Jules Verne

On y distingue fort nettement des chaînes de montagnes, des montagnes isolées, des cirques et des rainures. Tout le relief lunaire est compris dans cette division. Il est extraordinairement tourmenté. C'est une Suisse immense, une Norvège continue où l'action plutonique a tout fait. Cette surface, si profondément raboteuse, est le résultat des contractions successives de la croûte, à l'époque où l'astre était en voie de formation. Le disque lunaire est donc propice à l'étude des grands phénomènes géologiques. Suivant la remarque de certains astronomes, sa surface, quoique plus ancienne que la surface de la Terre, est demeurée plus neuve. Là, pas d'eaux qui détériorent le relief primitif et dont l'action croissante produit une sorte de nivellement général, pas d'air dont l'influence décomposante modifie les profils orographiques. Là, le travail plutonique, non altéré par les forces neptuniennes, est dans toute sa pureté native. C'est la Terre, telle qu'elle fut avant que les marais et les courants l'eussent empâtée de couches sédimentaires.

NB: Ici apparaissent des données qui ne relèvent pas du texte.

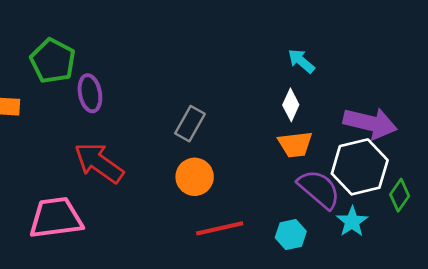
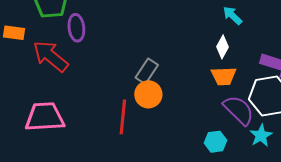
gray rectangle: (190, 124) -> (147, 71), moved
red arrow: (99, 163) -> (51, 56), moved
red line: (220, 228) -> (123, 117), moved, turned -76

Après avoir erré sur ces vastes continents, le regard est attiré par les mers plus vastes encore. Non seulement leur conformation, leur situation, leur aspect rappellent celui des océans terrestres, mais encore, ainsi que sur la Terre, ces mers occupent la plus grande partie du globe. Et cependant, ce ne sont point des espaces liquides, mais des plaines dont les voyageurs espéraient bientôt déterminer la nature.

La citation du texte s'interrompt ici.